#### [Dataset]

____________________

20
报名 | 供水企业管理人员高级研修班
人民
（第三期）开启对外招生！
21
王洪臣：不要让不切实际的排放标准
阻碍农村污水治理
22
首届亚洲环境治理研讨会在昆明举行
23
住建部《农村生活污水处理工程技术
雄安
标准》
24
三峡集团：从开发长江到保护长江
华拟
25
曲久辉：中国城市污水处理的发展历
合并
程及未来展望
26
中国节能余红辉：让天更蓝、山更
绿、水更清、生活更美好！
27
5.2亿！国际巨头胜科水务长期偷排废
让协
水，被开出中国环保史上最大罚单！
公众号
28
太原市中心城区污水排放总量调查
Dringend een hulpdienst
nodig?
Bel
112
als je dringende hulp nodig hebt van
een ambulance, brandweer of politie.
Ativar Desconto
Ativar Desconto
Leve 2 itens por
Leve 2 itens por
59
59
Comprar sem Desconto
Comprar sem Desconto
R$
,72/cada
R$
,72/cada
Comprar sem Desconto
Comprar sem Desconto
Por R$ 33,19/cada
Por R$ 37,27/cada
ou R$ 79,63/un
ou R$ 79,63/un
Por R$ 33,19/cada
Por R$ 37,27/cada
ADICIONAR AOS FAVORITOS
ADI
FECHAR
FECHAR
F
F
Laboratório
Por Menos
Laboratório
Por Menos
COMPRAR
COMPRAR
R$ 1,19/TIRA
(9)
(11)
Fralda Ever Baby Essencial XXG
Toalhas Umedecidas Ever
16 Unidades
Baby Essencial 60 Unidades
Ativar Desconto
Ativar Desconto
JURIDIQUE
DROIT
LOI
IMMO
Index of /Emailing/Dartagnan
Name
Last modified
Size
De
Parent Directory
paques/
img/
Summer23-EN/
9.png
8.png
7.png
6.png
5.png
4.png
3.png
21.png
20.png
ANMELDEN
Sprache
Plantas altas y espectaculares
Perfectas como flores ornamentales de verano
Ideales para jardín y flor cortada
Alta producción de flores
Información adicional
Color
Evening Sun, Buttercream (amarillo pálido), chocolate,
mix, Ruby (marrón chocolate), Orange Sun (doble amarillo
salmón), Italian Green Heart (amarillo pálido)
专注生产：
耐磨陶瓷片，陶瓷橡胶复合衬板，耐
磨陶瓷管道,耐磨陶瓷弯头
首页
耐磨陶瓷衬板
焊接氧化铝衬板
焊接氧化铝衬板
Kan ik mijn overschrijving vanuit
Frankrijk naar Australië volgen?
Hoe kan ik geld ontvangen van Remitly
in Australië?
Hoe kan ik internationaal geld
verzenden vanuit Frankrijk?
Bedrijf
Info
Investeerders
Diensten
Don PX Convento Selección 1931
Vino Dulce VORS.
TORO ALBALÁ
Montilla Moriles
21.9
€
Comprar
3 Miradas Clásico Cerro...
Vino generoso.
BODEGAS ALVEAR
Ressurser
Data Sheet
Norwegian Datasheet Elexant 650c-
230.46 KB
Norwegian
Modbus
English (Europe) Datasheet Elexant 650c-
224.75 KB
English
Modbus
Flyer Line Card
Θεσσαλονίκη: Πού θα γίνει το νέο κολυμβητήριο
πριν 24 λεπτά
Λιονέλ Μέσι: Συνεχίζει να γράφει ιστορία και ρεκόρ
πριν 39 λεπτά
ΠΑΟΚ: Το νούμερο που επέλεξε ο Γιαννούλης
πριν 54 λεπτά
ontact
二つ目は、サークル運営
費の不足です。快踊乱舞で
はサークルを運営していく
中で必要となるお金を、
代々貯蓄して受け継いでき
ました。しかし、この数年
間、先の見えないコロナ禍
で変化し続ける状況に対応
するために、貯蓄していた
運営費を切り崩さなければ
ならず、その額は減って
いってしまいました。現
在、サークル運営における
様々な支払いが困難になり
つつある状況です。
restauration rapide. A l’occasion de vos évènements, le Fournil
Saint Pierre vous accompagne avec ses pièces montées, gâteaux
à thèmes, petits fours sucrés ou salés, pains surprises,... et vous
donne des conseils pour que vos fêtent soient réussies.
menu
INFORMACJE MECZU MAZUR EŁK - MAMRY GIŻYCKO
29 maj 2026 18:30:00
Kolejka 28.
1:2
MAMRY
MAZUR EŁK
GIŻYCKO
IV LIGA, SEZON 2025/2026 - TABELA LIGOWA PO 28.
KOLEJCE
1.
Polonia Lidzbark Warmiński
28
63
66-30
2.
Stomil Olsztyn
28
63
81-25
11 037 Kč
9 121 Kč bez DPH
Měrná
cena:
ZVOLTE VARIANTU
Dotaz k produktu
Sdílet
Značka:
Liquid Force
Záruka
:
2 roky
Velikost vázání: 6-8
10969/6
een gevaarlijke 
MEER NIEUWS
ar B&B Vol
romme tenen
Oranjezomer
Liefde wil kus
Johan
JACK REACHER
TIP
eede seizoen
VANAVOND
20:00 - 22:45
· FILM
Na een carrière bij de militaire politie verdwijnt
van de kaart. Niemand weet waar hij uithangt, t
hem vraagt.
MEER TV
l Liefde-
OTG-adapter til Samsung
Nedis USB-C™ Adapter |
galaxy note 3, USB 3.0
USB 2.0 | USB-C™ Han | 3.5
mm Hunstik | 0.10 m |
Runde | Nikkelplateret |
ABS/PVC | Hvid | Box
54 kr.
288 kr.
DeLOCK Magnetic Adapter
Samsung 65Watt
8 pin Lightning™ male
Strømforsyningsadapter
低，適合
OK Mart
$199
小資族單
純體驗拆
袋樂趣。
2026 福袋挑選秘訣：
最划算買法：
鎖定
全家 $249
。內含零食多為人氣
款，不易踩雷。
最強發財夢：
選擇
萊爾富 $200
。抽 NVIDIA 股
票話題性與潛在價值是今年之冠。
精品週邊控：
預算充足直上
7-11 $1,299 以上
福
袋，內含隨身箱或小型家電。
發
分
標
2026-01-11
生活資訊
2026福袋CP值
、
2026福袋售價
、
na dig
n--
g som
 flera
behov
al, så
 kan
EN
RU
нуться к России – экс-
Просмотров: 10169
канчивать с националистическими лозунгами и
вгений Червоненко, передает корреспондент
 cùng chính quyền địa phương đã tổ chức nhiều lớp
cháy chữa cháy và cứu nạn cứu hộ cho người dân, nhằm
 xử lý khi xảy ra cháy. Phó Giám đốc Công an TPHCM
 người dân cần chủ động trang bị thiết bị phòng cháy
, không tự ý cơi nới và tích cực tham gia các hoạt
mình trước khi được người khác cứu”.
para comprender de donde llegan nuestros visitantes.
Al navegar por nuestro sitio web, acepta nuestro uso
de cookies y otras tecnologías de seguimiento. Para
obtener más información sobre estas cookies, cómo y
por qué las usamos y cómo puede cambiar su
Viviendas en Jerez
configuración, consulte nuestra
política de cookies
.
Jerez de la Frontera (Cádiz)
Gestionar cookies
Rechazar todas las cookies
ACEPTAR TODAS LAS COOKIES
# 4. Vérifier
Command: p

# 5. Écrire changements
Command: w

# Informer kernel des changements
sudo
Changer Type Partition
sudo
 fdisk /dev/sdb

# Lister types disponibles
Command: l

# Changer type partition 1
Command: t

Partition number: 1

____________________

#### [What the task requires]
Work out how many lines of the material contain the word "Essencial" and answer with that number only.

#### [Written solution]
2